CONFIGURATION

This is where we tell Claude Code to talk to Ollama instead of Anthropic's cloud. We're connecting two things: Claude Code on your workstation, and your configured model on the Ollama server.

What Gets Configured Where

Before we start, understand what's controlled where:

OLLAMA CONTROLS (via Modelfile):
  - Context window size (num_ctx)
  - Model parameters (temperature, etc.)
  - Which base model to use

CLAUDE CODE CONTROLS (env vars or settings.json):
  - Where to send requests (Ollama server URL)
  - Which model to use (your configured model name)
  - Timeouts and permissions
  - Claude Code behavior

You CANNOT set context window in Claude Code config.
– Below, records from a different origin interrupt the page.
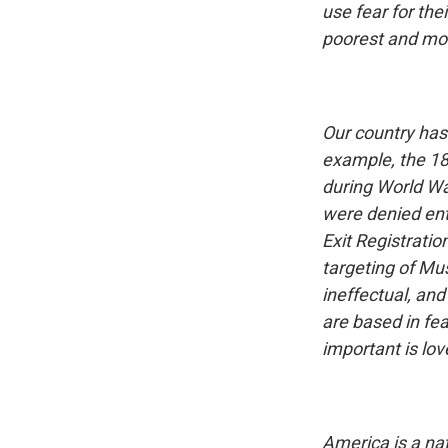
use fear for the
poorest and mos
Our country has
example, the 18
during World Wa
were denied entr
Exit Registrati
targeting of Mus
ineffectual, and
are based in fea
important is lo
America is a na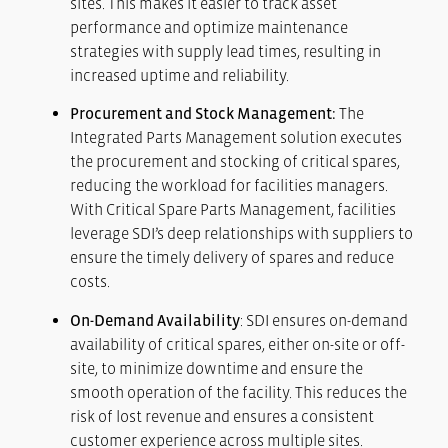
sites. This makes it easier to track asset
performance and optimize maintenance
strategies with supply lead times, resulting in
increased uptime and reliability.
Procurement and Stock Management:
The
Integrated Parts Management solution executes
the procurement and stocking of critical spares,
reducing the workload for facilities managers.
With Critical Spare Parts Management, facilities
leverage SDI’s deep relationships with suppliers to
ensure the timely delivery of spares and reduce
costs.
On-Demand Availability
: SDI ensures on-demand
availability of critical spares, either on-site or off-
site, to minimize downtime and ensure the
smooth operation of the facility. This reduces the
risk of lost revenue and ensures a consistent
customer experience across multiple sites.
That's baked into your Ollama model. If you skipped creating a Modelfile in chapter 3, go back and do it now.

Two Configuration Methods

We recommend setting up BOTH for reliability:

Environment variables in ~/.zshrc (takes priority)
Settings file at ~/.claude/settings.json (backup)

If both exist, environment variables win.

Method 1: Environment Variables

Add these to your ~/.zshrc:

# Claude Code + Local Ollama
export ANTHROPIC_BASE_URL="http://10.0.0.79:11434"
export ANTHROPIC_AUTH_TOKEN="ollama"
export ANTHROPIC_MODEL="qwen3-coder-32k"
export ANTHROPIC_SMALL_FAST_MODEL="qwen3-coder-32k"
export CLAUDE_CODE_DISABLE_NONESSENTIAL_TRAFFIC="1"
export API_TIMEOUT_MS="600000"

Then reload:

source ~/.zshrc

Method 2: Settings File

Create ~/.claude/settings.json:

mkdir -p ~/.claude
nano ~/.claude/settings.json

Paste this configuration:

{
  "env": {
    "ANTHROPIC_BASE_URL": "http://10.0.0.79:11434",
    "ANTHROPIC_AUTH_TOKEN": "ollama",
    "ANTHROPIC_MODEL": "qwen3-coder-32k",
    "ANTHROPIC_SMALL_FAST_MODEL": "qwen3-coder-32k",
    "CLAUDE_CODE_DISABLE_NONESSENTIAL_TRAFFIC": "1",
    "API_TIMEOUT_MS": "600000"
  }
}

Save and exit (Ctrl+O, Enter, Ctrl+X in nano).

Customize For Your Setup

1. Replace the IP address:

Change 10.0.0.79 to YOUR Ollama server's IP.

If running on the same machine, use localhost:

export ANTHROPIC_BASE_URL="http://localhost:11434"

2. Replace the model name:

Change qwen3-coder-32k to whatever you named your configured model.

This must EXACTLY match what ollama list shows.

Common mistake: using the base model name (qwen3-coder-next:latest)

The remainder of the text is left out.